Later in the Times op-ed, Rumsfeld argues that the surge was a matter of timing—that had he sent more troops sooner, they would not have accomplished anything. The implication is that Rumsfeld was right when he decided not to send more troops—and he was right toward the end, when he had no choice and signed on.

Rumsfeld notes that the surge improved Iraq’s security only because it coincided with other developments. These included the “Anbar Awakening,” in which Sunni insurgents formed alliances with U.S. troops against the larger enemy of al-Qaida in Iraq; the improvement of Iraq’s own security forces; and the cease-fire called by Shiite militia leader Muqtada Sadr. The surge wouldn’t have worked earlier, he writes, “because large segments of the Sunni population were still providing sanctuary to insurgents, and Iraq’s security forces were not sufficiently capable or large enough.”

He’s right, but the real meaning of what he’s saying—though he wouldn’t put it so starkly—is that an earlier surge wouldn’t have had much effect because the U.S. military (i.e., Secretary Rumsfeld) had no counterinsurgency strategy to go with it. In fact, until very late in the game, Rumsfeld refused even to call the enemy “insurgents”—because if he did, he would have had to mount a counterinsurgency strategy, which would have required more troops, and he had no interest in that.

A few field officers pursued a strategy on their own, to the extent they could. Early in the occupation, David Petraeus, who was then a lieutenant general commanding the 101st Airborne Division, carried out such a strategy in Mosul, facilitated in large part by a huge stash of Saddam’s cash, which Petraeus and other commanders were permitted to spend on restoring basic services and paying off tribal leaders who cooperated. (When the money ran out, Mosul started to fall apart.) H.R. McMaster, who was then a colonel commanding the 3rd Armored Cavalry Regiment, ran a similar, more comprehensive strategy in Tal Afar.

The problem was not that Iraq wasn’t ready for a surge before 2007; it was that Rumsfeld and his top generals at the time weren’t doing anything that might make Iraq ready. They were very slow and unimaginative at training the Iraqi army. And they had no ideas about how to convince the Sunnis to stop sheltering insurgents, besides banging down doors and shooting people without thinking first—a practice that created more insurgents than it killed.
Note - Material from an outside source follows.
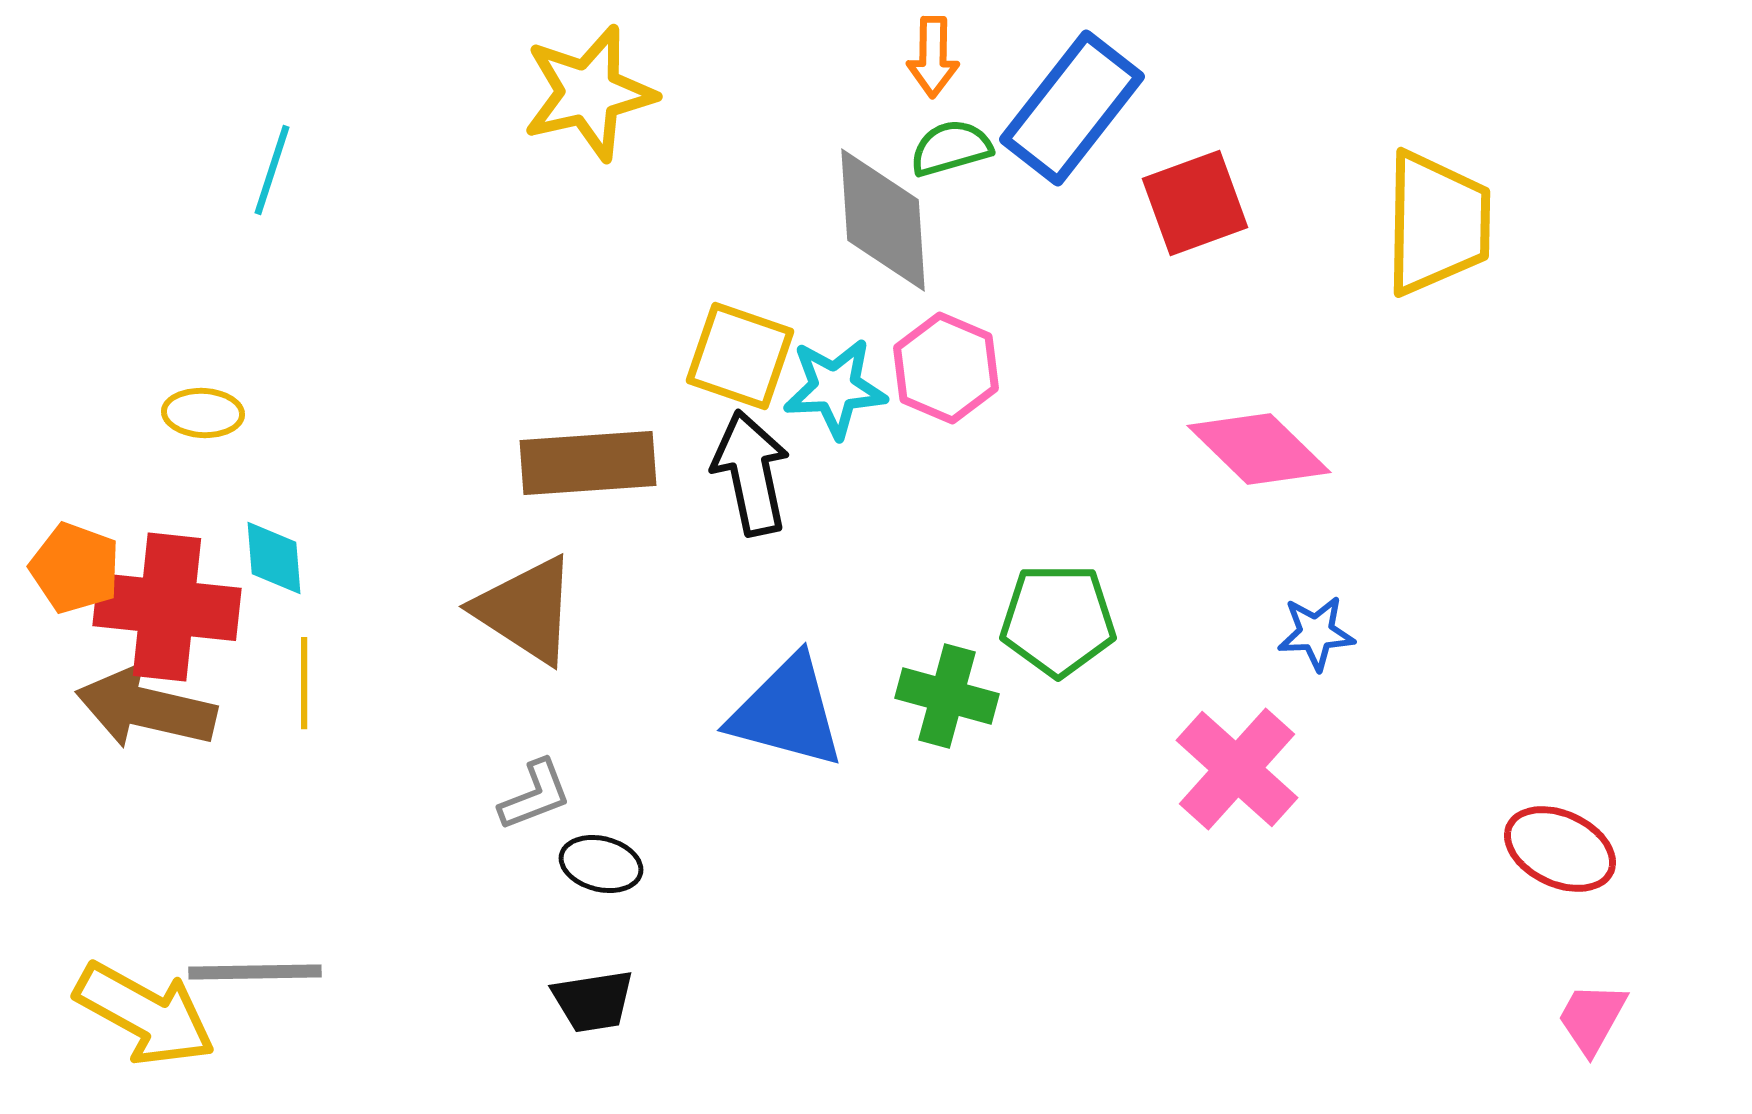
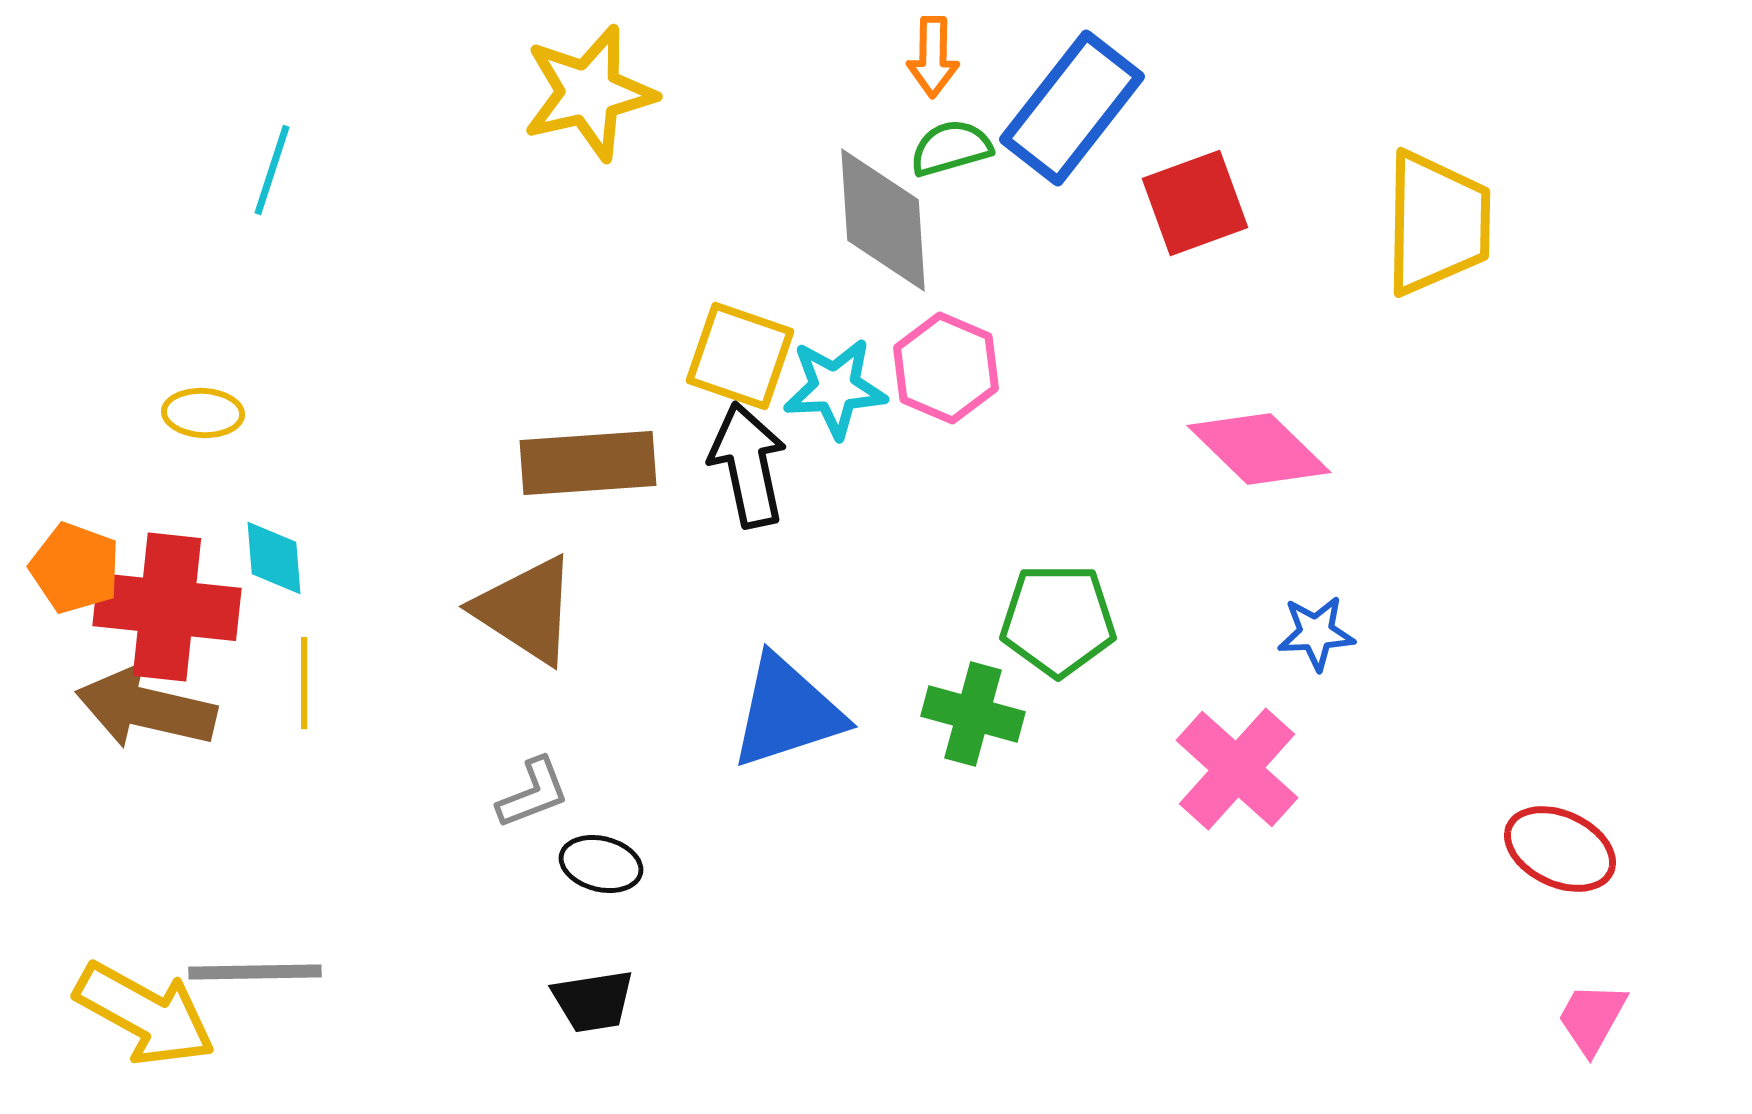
black arrow: moved 3 px left, 8 px up
green cross: moved 26 px right, 18 px down
blue triangle: rotated 33 degrees counterclockwise
gray L-shape: moved 2 px left, 2 px up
Another misleading claim in Rumsfeld’s op-ed: “During my last weeks in office, I recommended to President Bush that he consider Gen. David Petraeus as commander of coalition forces in Iraq.”

This may be true. Again, Rumsfeld has no doubt rustled up a memo in which he said just that. However, note that he writes that he made this recommendation “during my last weeks in office.” He left the job, and Robert Gates took his place, on Dec. 18, 2006. The timing is unclear, but it may well be that by the time Rumsfeld “recommended” him, Petraeus was already the all-but-certain pick.

One thing is clear: In November, just a month earlier, in one of his final official acts, Rumsfeld blocked Bush’s chief of staff Josh Bolten from appointing Petraeus to chair a White House review of Iraq policy. “Rumsfeld loathed Petraeus,” one officer who worked high up in the Pentagon at the time recalled in a phone conversation this week.

Is Rumsfeld lying in this op-ed? No. He did support the surge—after (or perhaps just before) Bush put it in motion and after firmly opposing anything like it for the previous three years. He did recommend Petraeus to be commander of multinational forces in Iraq—after the appointment was in the cards and after blocking him from a crucial position on Iraq a few weeks earlier.

During his six years as defense secretary, Rumsfeld famously wrote hundreds, maybe thousands, of memos to subordinates—they fell so rapidly from on high that his aides called them “snowflakes.” According to several officials, many of these snowflakes contradicted one another; he seemed to be staking out several positions on key issues so that he could later claim that he’d taken the right side. In his forthcoming memoirs, he will no doubt quote chapter and verse from just the right snowflakes. Readers, be forewarned—he’s blotting out the full storm.